Robert E. Lee; Co-Wrote ‘Auntie Mame’
Robert E. Lee, half of the distinguished writing team that brought the incorrigible “Auntie Mame” and the politically significant “Inherit the Wind” to theatergoers around the world, has died.
His daughter, Lucy Lee, announced over the weekend that her father had died of cancer at Cedars-Sinai Medical Center on Friday. He was 75.
With his collaborator of 50 years, Jerome Lawrence, Lee brought to radio and then to stage, television and film some of the brightest and enlightening productions in the entertainment world.
Among their other works is the current “Whisper in the Wind” and such long ago favorites as “Look Ma, I’m Dancin’!” The latter was conceived by Jerome Robbins, directed by George Abbott and starred Nancy Walker as a brewery heiress who tries to bridge the world of ballet. It opened on Broadway in 1948 and was the first in a string of successes that continued nearly until Lee’s death.

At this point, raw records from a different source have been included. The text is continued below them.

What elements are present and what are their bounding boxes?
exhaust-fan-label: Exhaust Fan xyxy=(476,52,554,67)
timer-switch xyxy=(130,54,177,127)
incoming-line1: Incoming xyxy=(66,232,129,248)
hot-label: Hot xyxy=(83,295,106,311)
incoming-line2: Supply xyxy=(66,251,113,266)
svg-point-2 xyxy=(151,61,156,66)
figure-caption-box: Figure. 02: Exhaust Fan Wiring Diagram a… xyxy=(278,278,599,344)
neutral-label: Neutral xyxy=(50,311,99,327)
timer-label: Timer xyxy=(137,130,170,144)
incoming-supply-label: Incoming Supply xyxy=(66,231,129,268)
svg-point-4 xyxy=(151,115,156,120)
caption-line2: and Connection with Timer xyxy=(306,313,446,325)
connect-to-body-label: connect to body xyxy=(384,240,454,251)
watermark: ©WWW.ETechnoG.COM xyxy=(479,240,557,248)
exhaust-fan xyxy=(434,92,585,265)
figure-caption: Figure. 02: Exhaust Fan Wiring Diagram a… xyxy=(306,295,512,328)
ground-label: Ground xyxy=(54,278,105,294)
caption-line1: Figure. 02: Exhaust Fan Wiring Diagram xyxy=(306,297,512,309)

“He was the most remarkable, intelligent, brilliant, creative mind I have ever known in my life,” Lawrence told the Associated Press.
“Inherit the Wind” was a fictionalization of the 1925 trial of John Thomas Scopes, who advocated Darwinism in a state that required creationism be taught in schools.

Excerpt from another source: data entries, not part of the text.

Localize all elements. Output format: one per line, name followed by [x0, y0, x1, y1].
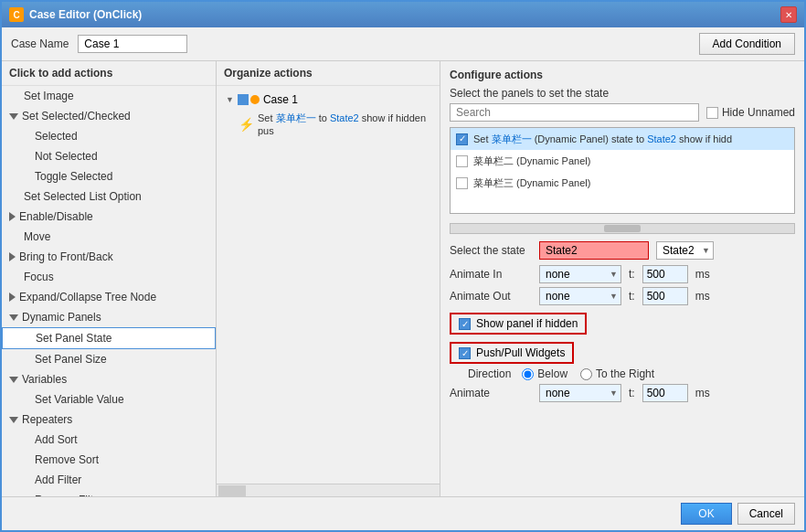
- state-dropdown-wrapper: State2: [656, 241, 714, 260]
- group-label: Set Selected/Checked: [22, 108, 131, 124]
- close-button[interactable]: ✕: [780, 6, 797, 23]
- bottom-bar: OK Cancel: [2, 496, 804, 530]
- group-label-variables: Variables: [22, 371, 67, 388]
- state-input[interactable]: [539, 241, 649, 260]
- list-item-set-variable[interactable]: Set Variable Value: [2, 389, 216, 410]
- case-name-input[interactable]: [78, 35, 187, 53]
- main-window: C Case Editor (OnClick) ✕ Case Name Add …: [0, 0, 806, 532]
- tree-group-bring-front[interactable]: Bring to Front/Back: [2, 247, 216, 267]
- tree-group-enable-disable[interactable]: Enable/Disable: [2, 207, 216, 227]
- panel-checkbox-3[interactable]: [456, 177, 468, 189]
- animate-out-label: Animate Out: [450, 290, 532, 303]
- tree-group-repeaters[interactable]: Repeaters: [2, 410, 216, 430]
- tree-group-expand-collapse[interactable]: Expand/Collapse Tree Node: [2, 287, 216, 307]
- panel-item-text-3: 菜单栏三 (Dynamic Panel): [473, 174, 590, 192]
- radio-right-input[interactable]: [580, 368, 592, 380]
- radio-below[interactable]: Below: [522, 367, 567, 380]
- list-scrollbar-thumb: [604, 225, 641, 232]
- list-item-move[interactable]: Move: [2, 227, 216, 247]
- list-item-not-selected[interactable]: Not Selected: [2, 146, 216, 166]
- list-item-set-panel-state[interactable]: Set Panel State: [2, 327, 216, 349]
- t-final-label: t:: [629, 387, 635, 399]
- title-bar: C Case Editor (OnClick) ✕: [2, 2, 804, 27]
- t-in-label: t:: [629, 268, 635, 281]
- select-state-label: Select the state: [450, 244, 532, 257]
- list-item-set-list-option[interactable]: Set Selected List Option: [2, 186, 216, 207]
- search-input[interactable]: [450, 103, 699, 122]
- group-label-expand: Expand/Collapse Tree Node: [19, 289, 156, 305]
- middle-panel: Organize actions ▼ Case 1 ⚡ Set 菜单栏一 to …: [217, 61, 440, 496]
- list-item-add-sort[interactable]: Add Sort: [2, 430, 216, 450]
- tree-group-set-selected[interactable]: Set Selected/Checked: [2, 106, 216, 126]
- push-pull-container: Push/Pull Widgets: [450, 342, 574, 364]
- show-panel-row: Show panel if hidden: [450, 313, 795, 335]
- animate-out-row: Animate Out none t: ms: [450, 287, 795, 305]
- panel-list-item-2[interactable]: 菜单栏二 (Dynamic Panel): [451, 150, 794, 172]
- hide-unnamed-text: Hide Unnamed: [722, 106, 795, 119]
- animate-out-select[interactable]: none: [539, 287, 621, 305]
- ms-out-label: ms: [695, 290, 710, 303]
- list-item-focus[interactable]: Focus: [2, 267, 216, 287]
- list-item-toggle-selected[interactable]: Toggle Selected: [2, 166, 216, 186]
- radio-group: Below To the Right: [522, 367, 654, 380]
- panel-checkbox-2[interactable]: [456, 155, 468, 167]
- t-out-input[interactable]: [642, 287, 688, 305]
- cancel-button[interactable]: Cancel: [737, 503, 795, 525]
- show-panel-checkbox[interactable]: [459, 318, 471, 330]
- radio-right[interactable]: To the Right: [580, 367, 654, 380]
- organize-action-item[interactable]: ⚡ Set 菜单栏一 to State2 show if hidden pus: [220, 110, 436, 138]
- t-out-label: t:: [629, 290, 635, 303]
- left-panel-scroll[interactable]: Set Image Set Selected/Checked Selected …: [2, 86, 216, 496]
- panel-list-item-3[interactable]: 菜单栏三 (Dynamic Panel): [451, 172, 794, 194]
- panels-list[interactable]: Set 菜单栏一 (Dynamic Panel) state to State2…: [450, 127, 795, 214]
- action-highlight: 菜单栏一: [276, 112, 316, 123]
- collapse-icon: [9, 212, 16, 221]
- configure-actions-title: Configure actions: [450, 69, 795, 81]
- panel-item-text-1: Set 菜单栏一 (Dynamic Panel) state to State2…: [473, 130, 732, 148]
- hide-unnamed-label: Hide Unnamed: [706, 106, 795, 119]
- radio-below-input[interactable]: [522, 368, 534, 380]
- middle-panel-scroll[interactable]: ▼ Case 1 ⚡ Set 菜单栏一 to State2 show if hi…: [217, 86, 440, 484]
- ok-button[interactable]: OK: [681, 503, 731, 525]
- t-final-input[interactable]: [642, 384, 688, 402]
- add-condition-button[interactable]: Add Condition: [699, 33, 795, 55]
- list-item-selected[interactable]: Selected: [2, 126, 216, 146]
- panel-list-item-1[interactable]: Set 菜单栏一 (Dynamic Panel) state to State2…: [451, 128, 794, 150]
- tree-group-dynamic-panels[interactable]: Dynamic Panels: [2, 307, 216, 327]
- search-row: Hide Unnamed: [450, 103, 795, 122]
- list-item-remove-sort[interactable]: Remove Sort: [2, 450, 216, 470]
- push-pull-checkbox[interactable]: [459, 347, 471, 359]
- direction-label: Direction: [468, 367, 511, 380]
- panel-checkbox-1[interactable]: [456, 133, 468, 145]
- ms-final-label: ms: [695, 387, 710, 399]
- list-item-remove-filter[interactable]: Remove Filter: [2, 490, 216, 496]
- left-panel-header: Click to add actions: [2, 61, 216, 86]
- animate-in-select[interactable]: none: [539, 265, 621, 283]
- to-right-label: To the Right: [596, 367, 654, 380]
- animate-in-row: Animate In none t: ms: [450, 265, 795, 283]
- animate-final-select[interactable]: none: [539, 384, 621, 402]
- action-text: Set 菜单栏一 to State2 show if hidden pus: [258, 112, 432, 136]
- tree-group-variables[interactable]: Variables: [2, 369, 216, 389]
- list-item-add-filter[interactable]: Add Filter: [2, 470, 216, 490]
- main-content: Click to add actions Set Image Set Selec…: [2, 61, 804, 496]
- animate-final-row: Animate none t: ms: [450, 384, 795, 402]
- state-dropdown[interactable]: State2: [656, 241, 714, 260]
- group-label-repeaters: Repeaters: [22, 411, 72, 428]
- animate-in-label: Animate In: [450, 268, 532, 281]
- case-icon-circle: [250, 95, 260, 104]
- list-item-set-panel-size[interactable]: Set Panel Size: [2, 349, 216, 369]
- middle-panel-scrollbar[interactable]: [217, 484, 440, 496]
- show-panel-container: Show panel if hidden: [450, 313, 587, 335]
- window-title: Case Editor (OnClick): [29, 8, 142, 21]
- list-item-set-image[interactable]: Set Image: [2, 86, 216, 106]
- panel-item-blue-1: 菜单栏一: [492, 133, 532, 144]
- collapse-icon-3: [9, 293, 16, 302]
- right-panel: Configure actions Select the panels to s…: [440, 61, 804, 496]
- hide-unnamed-checkbox[interactable]: [706, 107, 718, 119]
- scrollbar-thumb: [218, 485, 246, 496]
- list-scrollbar[interactable]: [450, 223, 795, 234]
- case-header-row: ▼ Case 1: [220, 90, 436, 110]
- t-in-input[interactable]: [642, 265, 688, 283]
- left-panel: Click to add actions Set Image Set Selec…: [2, 61, 217, 496]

The 1955 play--which originally starred Paul Muni, Ed Begley and Tony Randall--was widely praised and sold almost 2.5 million copies in printed form.

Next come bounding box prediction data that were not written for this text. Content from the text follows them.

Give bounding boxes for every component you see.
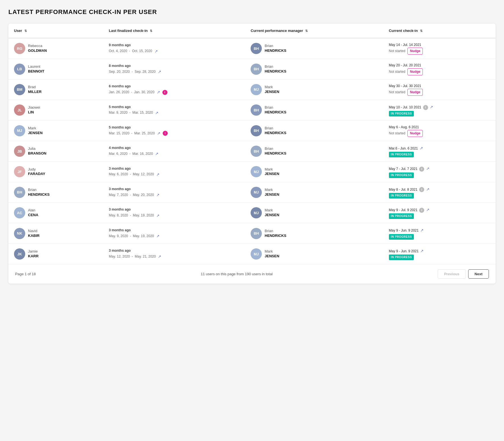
- external-link-icon[interactable]: ↗: [155, 48, 158, 54]
- current-checkin-dates: May 9 - Jun. 9 2021 ↗: [389, 227, 490, 233]
- table-row: JB Julia BRANSON 4 months ago Mar. 6, 20…: [8, 141, 496, 161]
- current-checkin-external-link[interactable]: ↗: [420, 146, 423, 150]
- manager-name: Brian HENDRICKS: [265, 64, 286, 74]
- checkin-ago: 4 months ago: [109, 145, 239, 151]
- user-name: Jamie KARR: [28, 249, 39, 259]
- sort-icon-current-checkin[interactable]: ⇅: [420, 29, 423, 33]
- external-link-icon[interactable]: ↗: [155, 151, 158, 157]
- manager-avatar: BH: [251, 125, 262, 136]
- external-link-icon[interactable]: ↗: [155, 110, 158, 116]
- external-link-icon[interactable]: ↗: [157, 89, 160, 95]
- last-checkin-cell: 3 months ago May. 12, 2020 - May. 21, 20…: [103, 244, 245, 264]
- checkin-ago: 5 months ago: [109, 104, 239, 110]
- current-checkin-dates: May 9 - Jul. 9 2021 i ↗: [389, 207, 490, 213]
- current-checkin-cell: May 20 - Jul. 20 2021 Not started Nudge: [383, 59, 496, 79]
- nudge-button[interactable]: Nudge: [407, 68, 423, 75]
- user-cell: LB Laurent BENNOIT: [8, 59, 103, 79]
- nudge-button[interactable]: Nudge: [407, 89, 423, 96]
- user-avatar: BH: [14, 187, 25, 198]
- nudge-button[interactable]: Nudge: [407, 48, 423, 55]
- manager-avatar: MJ: [251, 248, 262, 260]
- user-name: Julia BRANSON: [28, 146, 46, 156]
- last-checkin-cell: 4 months ago Mar. 6, 2020 - Mar. 16, 202…: [103, 141, 245, 161]
- checkin-dates: Mar. 15, 2020 - Mar. 25, 2020 ↗ i: [109, 130, 239, 136]
- nudge-button[interactable]: Nudge: [407, 130, 423, 137]
- manager-name: Brian HENDRICKS: [265, 105, 286, 115]
- user-cell: JB Julia BRANSON: [8, 141, 103, 161]
- checkin-ago: 3 months ago: [109, 166, 239, 171]
- info-icon-gray[interactable]: i: [423, 105, 428, 110]
- next-button[interactable]: Next: [468, 269, 489, 279]
- checkin-dates: May. 12, 2020 - May. 21, 2020 ↗: [109, 253, 239, 260]
- manager-cell: BH Brian HENDRICKS: [245, 59, 383, 79]
- current-checkin-dates: May 30 - Jul. 30 2021: [389, 83, 490, 89]
- current-checkin-dates: May 6 - Aug. 6 2021: [389, 125, 490, 130]
- table-row: JF Judy FARADAY 3 months ago May. 6, 202…: [8, 162, 496, 182]
- last-checkin-cell: 3 months ago May. 8, 2020 - May. 19, 202…: [103, 203, 245, 223]
- info-icon[interactable]: i: [162, 90, 167, 95]
- in-progress-badge: IN PROGRESS: [389, 234, 414, 240]
- current-checkin-cell: May 10 - Jul. 10 2021 i ↗ IN PROGRESS: [383, 100, 496, 120]
- current-checkin-external-link[interactable]: ↗: [430, 105, 433, 109]
- table-row: JK Jamie KARR 3 months ago May. 12, 2020…: [8, 244, 496, 264]
- last-checkin-cell: 3 months ago May. 9, 2020 - May. 19, 202…: [103, 223, 245, 244]
- user-cell: BM Brad MILLER: [8, 79, 103, 100]
- previous-button[interactable]: Previous: [438, 269, 466, 279]
- external-link-icon[interactable]: ↗: [156, 192, 160, 198]
- manager-name: Brian HENDRICKS: [265, 126, 286, 136]
- manager-name: Mark JENSEN: [265, 208, 279, 218]
- checkin-ago: 5 months ago: [109, 125, 239, 130]
- table-row: JL Jiaowei LIN 5 months ago Mar. 9, 2020…: [8, 100, 496, 120]
- page-title: LATEST PERFORMANCE CHECK-IN PER USER: [8, 8, 496, 16]
- manager-name: Mark JENSEN: [265, 85, 279, 94]
- sort-icon-manager[interactable]: ⇅: [305, 29, 308, 33]
- external-link-icon[interactable]: ↗: [156, 213, 160, 219]
- last-checkin-cell: 5 months ago Mar. 15, 2020 - Mar. 25, 20…: [103, 120, 245, 141]
- current-checkin-external-link[interactable]: ↗: [420, 249, 424, 253]
- manager-cell: MJ Mark JENSEN: [245, 244, 383, 264]
- user-cell: RG Rebecca GOLDMAN: [8, 38, 103, 59]
- current-checkin-cell: May 9 - Jul. 9 2021 i ↗ IN PROGRESS: [383, 203, 496, 223]
- current-checkin-cell: May 30 - Jul. 30 2021 Not started Nudge: [383, 79, 496, 100]
- external-link-icon[interactable]: ↗: [156, 171, 160, 178]
- manager-avatar: BH: [251, 228, 262, 239]
- user-cell: JK Jamie KARR: [8, 244, 103, 264]
- current-checkin-external-link[interactable]: ↗: [426, 166, 430, 171]
- col-manager: Current performance manager ⇅: [245, 24, 383, 38]
- sort-icon-last-checkin[interactable]: ⇅: [150, 29, 152, 33]
- info-icon-gray[interactable]: i: [419, 167, 424, 172]
- in-progress-badge: IN PROGRESS: [389, 255, 414, 260]
- in-progress-badge: IN PROGRESS: [389, 213, 414, 219]
- current-checkin-external-link[interactable]: ↗: [426, 207, 430, 212]
- current-checkin-external-link[interactable]: ↗: [426, 187, 430, 192]
- user-cell: JL Jiaowei LIN: [8, 100, 103, 120]
- col-last-checkin: Last finalized check-in ⇅: [103, 24, 245, 38]
- manager-avatar: MJ: [251, 187, 262, 198]
- table-row: AC Alan CENA 3 months ago May. 8, 2020 -…: [8, 203, 496, 223]
- user-name: Jiaowei LIN: [28, 105, 40, 115]
- external-link-icon[interactable]: ↗: [158, 69, 161, 75]
- external-link-icon[interactable]: ↗: [158, 253, 161, 260]
- table-header-row: User ⇅ Last finalized check-in ⇅ Current…: [8, 24, 496, 38]
- external-link-icon[interactable]: ↗: [156, 233, 160, 239]
- manager-name: Brian HENDRICKS: [265, 44, 286, 53]
- info-icon[interactable]: i: [163, 131, 168, 136]
- current-checkin-dates: May 14 - Jul. 14 2021: [389, 42, 490, 48]
- current-checkin-external-link[interactable]: ↗: [420, 228, 424, 232]
- in-progress-badge: IN PROGRESS: [389, 193, 414, 199]
- pagination-info: Page 1 of 18: [15, 272, 36, 276]
- info-icon-gray[interactable]: i: [419, 208, 424, 213]
- sort-icon-user[interactable]: ⇅: [24, 29, 27, 33]
- external-link-icon[interactable]: ↗: [157, 130, 160, 136]
- manager-avatar: MJ: [251, 207, 262, 218]
- performance-table: User ⇅ Last finalized check-in ⇅ Current…: [8, 24, 496, 264]
- manager-cell: BH Brian HENDRICKS: [245, 141, 383, 161]
- info-icon-gray[interactable]: i: [419, 187, 424, 192]
- not-started-label: Not started: [389, 70, 405, 74]
- checkin-ago: 3 months ago: [109, 248, 239, 253]
- checkin-ago: 3 months ago: [109, 228, 239, 233]
- table-row: BM Brad MILLER 6 months ago Jan. 26, 202…: [8, 79, 496, 100]
- manager-avatar: MJ: [251, 84, 262, 95]
- user-name: Alan CENA: [28, 208, 38, 218]
- total-info: 11 users on this page from 190 users in …: [201, 272, 273, 276]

It has been translated into 34 languages, including Urdu and Russian, and seen around the world.
In it the two playwrights made Scopes a symbol of not just evolution versus divine creation but of a philosophical struggle with the education and political establishments and a person’s right to think and teach.
“It was written because we were indignant, appalled at thought control in the mid-’50s,” the McCarthy era, Lawrence said. “So we went back in history to another case where people were being told what to learn, what to think, and it did have a great effect on the country. It was combatting McCarthyism,” he said.
It was made into an award-winning film in 1960 starring Spencer Tracy, Fredric March, Gene Kelly and Florence Eldridge and was a “Hallmark Hall of Fame” production on TV in 1965 starring Melvyn Douglas--who had filled in temporarily for Muni on Broadway--and Begley.
“Auntie Mame” was their comedic examination of a free-spirited woman based on the writings of Patrick Dennis, which later was adapted for the big screen and n made into the musical “Mame,” for which Lee wrote the book.
At one point after its 1956 Broadway release starring Rosalind Russell (who also was featured in the film), it was being produced by five stage companies simultaneously.
Angela Lansbury was the first star of the musical “Mame” on Broadway in 1966. It ran for nearly four years.
“The Night Thoreau Spent in Jail” was a play by Lee and Lawrence of a night Henry David Thoreau was incarcerated for not paying his taxes because the United States was fighting what he believed was an unjust war with Mexico.
That too was widely produced after its first semiprofessional staging at UCLA in 1970. Lee had taught theater at the Westwood campus for the last 20 years of his life.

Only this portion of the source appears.